Background, aim and scope

Tank-to-Wheels (TtW) makes the largest contribution to the total Well-to-Wheels (WtW) energy consumption and greenhouse gas (GHG) emissions from fossil-derived transportation fuels. The most commonly adopted TtW methodologies to obtain vehicle energy consumption, energy efficiency, and GHG emissions used to date all have significant limitations. A new TtW methodology, which combines micro-scale virtual vehicle simulation with macro-scale fleet modeling, is proposed in this paper. The models capabilities are demonstrated using a case study based on data from the passenger car sector in Great Britain.

Methods

A simplified internal combustion engine model was developed in-house to simulate engine behaviors across a wide range of engine capacities and technologies. Vehicle simulation was then carried out using the efficiency map output by the simplified engine model for any given gasoline or diesel engine; the simulation was validated for 37 vehicles available on the UK market in terms of their vehicle-certification fuel consumption, with a discrepancy generally within 3%. Real-world fleet and driving data from the Great Britain’s car fleet was extracted from the Transport Statistics Great Britain (TSGB) database between 2001 and 2007TSGB 2001–2007. A virtual fleet was constructed with the validated virtual vehicles to represent the real-world passenger car fleet in terms of its composition and operating characteristics. This fleet model was shown to match the real-world fleet-averaged fuel consumption within 3% for the gasoline fleet and within 6% for the diesel fleet. Finally, several scenarios were analyzed using the validated fleet model, covering a projection for 2008, driving pattern, lubrication, and fuel. The vehicle-to-vehicle variation was found to be significant in some scenarios, indicating that a fleet-based methodology would be more rigorous and flexible.

Discussion

Energy consumption and CO2 emission figures from previous, well-recognized Europe-oriented studies (e.g., the 2008 JRC/EUCAR/CONCAWE study) were significantly lower than the TSGB real-world results based on the new TtW methodology. It is apparent that using a single vehicle to represent the whole fleet could be misleading; in particular, the relative energy efficiency and CO2 emission of diesel over gasoline cars might follow a different trend with time for the real-world fleet from that shown in previous studies.

Conclusions

Future WtW studies can benefit from the modeling toolset and methodology reported herein in a number of ways:

  • TtW analysis can be carried out

  • thoroughly—on a fleet basis

  • independently—involving less proprietary information

  • impartially—not concentrating on a specific vehicle model

  • and flexibly—allowing detailed analysis of physics, chemistry, and vehicle component performance.

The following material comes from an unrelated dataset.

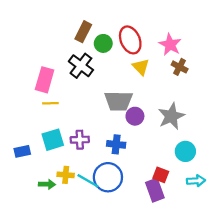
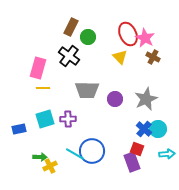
red ellipse: (130, 40) -> (128, 34), moved
gray trapezoid: (118, 101) -> (87, 90), moved
blue cross: (116, 144) -> (144, 129), moved, turned 35
yellow cross: (66, 175) -> (50, 166), moved, turned -32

  • When comparing different WtW energy pathways, e.g., gasoline vs. diesel passenger cars or natural gas vs. bio-diesel fuelled busses, the absolute aggregate fleet impact can be investigated—conclusions based on a single vehicle may overlook vehicle-to-vehicle variations and potentially mislead policy making.

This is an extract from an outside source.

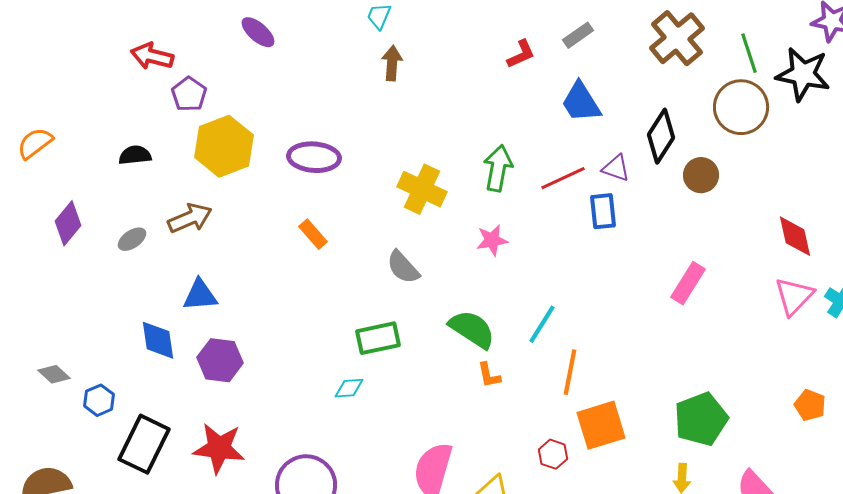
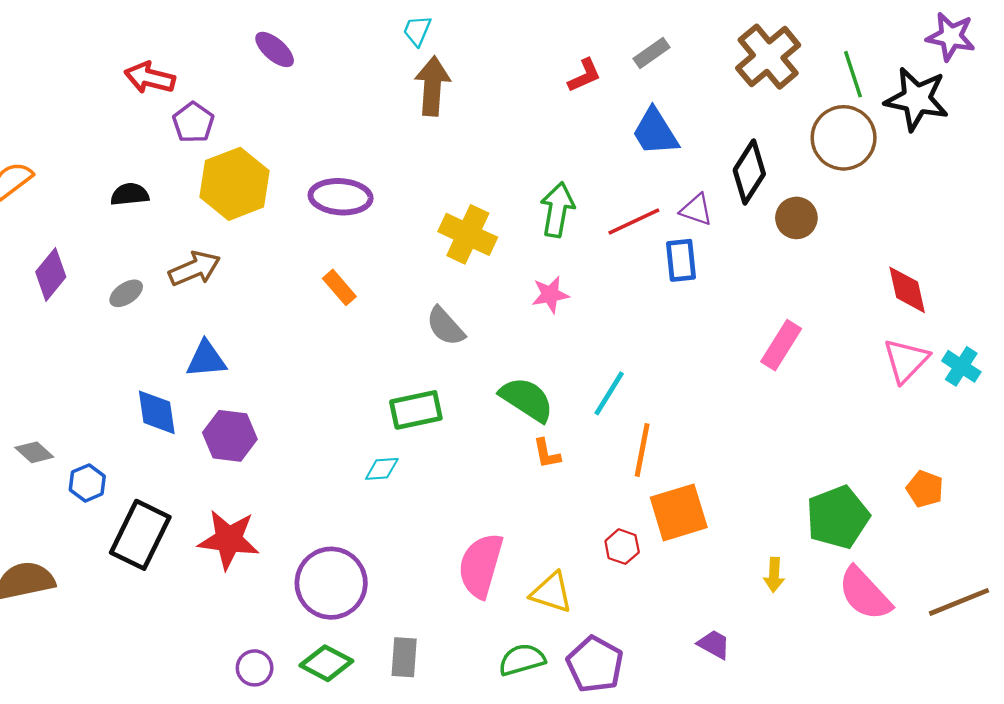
brown arrow: (392, 63) -> (432, 86), size x1.4
green pentagon: (701, 419) -> (838, 517), moved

  • Using the virtual fleet database as a platform, a large number of scenarios can be analyzed and detailed impact of fuels properties, vehicle technologies and driving patterns on WtW results investigated. The models will evolve in time together with the researchers’ knowledge base and data base.

Recommendations and perspectives

The virtual engine/vehicle/fleet model developed in this work can readily be expanded and upgraded in the future, in terms of model details, coverage, and data quality. The methodology itself is generically applicable to any defined fleet (passenger cars, commercial vehicles, etc.) with any operating characteristics at any given timeframe from any geographic region. Various subjects and their implications for fleet energy consumption and GHG emissions could be studied including, but not restricted to, the following:

  • Fuels—injector/valve cleanliness, anti-knock properties, dieselization, bio-components, gaseous fuels etc.

  • Engine/vehicle technology—friction and weight reduction, advanced combustion, hybridization etc.

  • Driving pattern—vehicle loading, gear-shifting schedule, tire maintenance, cold start, etc.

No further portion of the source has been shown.